In unincorporated Volusia, contractors first collect plant debris, then construction and demolition debris, followed by equipment. Residents of the city have to sort the rubble he into three separate piles. Visit codb.us for more information.
Discussions on the debris took place during a lengthy update at the county council meeting on ongoing conditions across the county, including Ian’s impact, flooding. and what lies ahead. The county faces a total of about $147 million in damages and is counting, said George Recktenwald, his county manager.
“We know we need to add over $12 million for the beach area,” he said.
Tropical Storm Debris Guidelines
The county is working to recover hurricane costs from the Federal Emergency Management Agency, officials said. As such, the county must follow certain FEMA protocols for debris collection.
“Our goal is to retrieve this debris as quickly and efficiently as possible,” says Bartlett.
County contractors for storm debris removal collect three types of debris from unincorporated areas, Bartlett said. vegetation, construction and demolition, appliances and white goods.
Volusia County has released guidance for placing debris on curbs.
- Debris is placed in separate piles for plant debris, construction and demolition debris, appliances and white goods. Plant debris includes leaves, cuttings, and branches. Construction and demolition debris includes building materials, carpets, furniture, drywall, and fencing. Appliances and white goods include refrigerators, dishwashers, washing machines and stoves, according to the county.
- Do not put plant debris in plastic bags. The bagged debris is left to pick up the yard trash every week. Mixed debris piles are not collected.
- Bring storm debris to public right-of-way, from roads to sidewalks, waterways, utility poles and easements. Do not leave debris on the road. Keep debris away from drains, entrances, mailboxes, and power lines if possible.

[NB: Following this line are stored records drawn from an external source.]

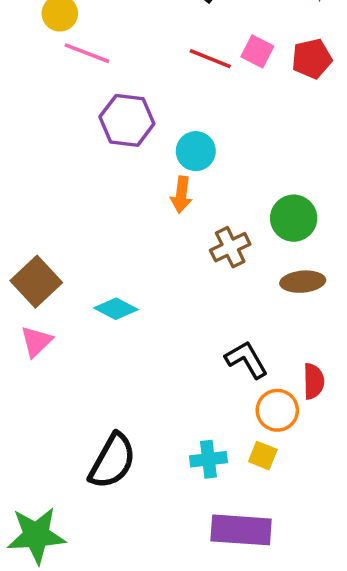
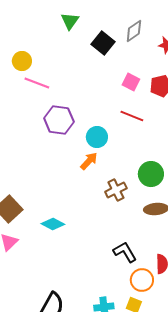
red line: (210, 59) -> (132, 116), moved
orange arrow: (181, 195) -> (89, 161), turned -144

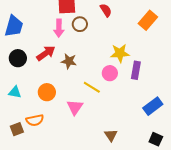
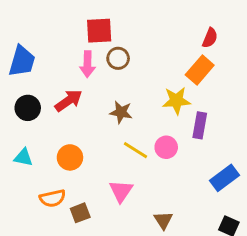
red semicircle: (106, 10) -> (210, 38), moved, turned 56
orange rectangle: (148, 20) -> (200, 70), moved
brown star: (69, 61) -> (121, 112), moved
pink circle: (110, 73) -> (166, 147), moved
pink triangle: (75, 107) -> (121, 191), moved
brown square: (17, 129) -> (80, 213), moved

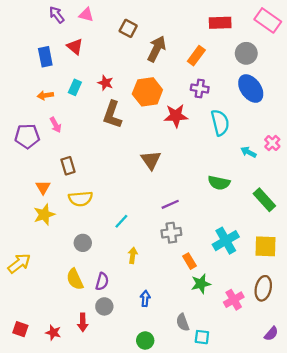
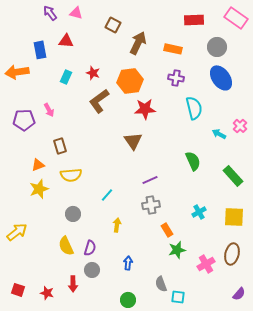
red triangle: (75, 47) -> (66, 41), turned -35
orange rectangle: (196, 56) -> (173, 49), turned 66
orange arrow: (45, 95) -> (17, 72), moved, size x1.6
brown L-shape: (112, 115) -> (99, 101), turned 35
red star: (176, 116) -> (145, 109), moved
green semicircle: (219, 183) -> (193, 161), turned -126
orange triangle: (43, 187) -> (38, 165), turned 40
cyan cross: (226, 241) -> (199, 212), size x0.6

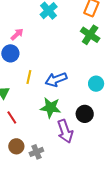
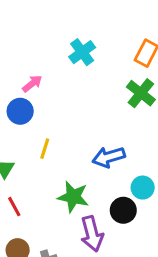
blue arrow: (56, 79) -> (109, 157), moved
cyan circle: (96, 84) -> (143, 188), moved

Do not block storm drains or block fire hydrants.
- If someone hires a contractor to dispose of the debris, make sure the contractor is licensed and insured and either the Tomoka landfill in Port Orange at 1990 Tomoka Farms Road or DeLand’s West at 3151 E. You have to make sure you know to bring the debris to the Volusia Transfer Station. York Ave. Contractors must dispose of debris properly. They can’t put it on the road.
- We do not collect electrical appliances or household hazardous waste. County residents can dispose of these things for free at Tomoka Landfill or West Volusia Transit Station.
Anyone with questions about storm debris should call 800-291-1205. There is also information at volusia.org/pin.
Commissioners and county officials also took time on Tuesday to share stories of Ian’s affected constituents and employees, as well as rescue workers who risked their lives to help people escape. , talked about many aspects of recovery that have yet to come for some residents, including finding new homes, rebuilding, and working through insurance and the FEMA process.
“It’s going to be a very difficult time,” said Rechtenwald.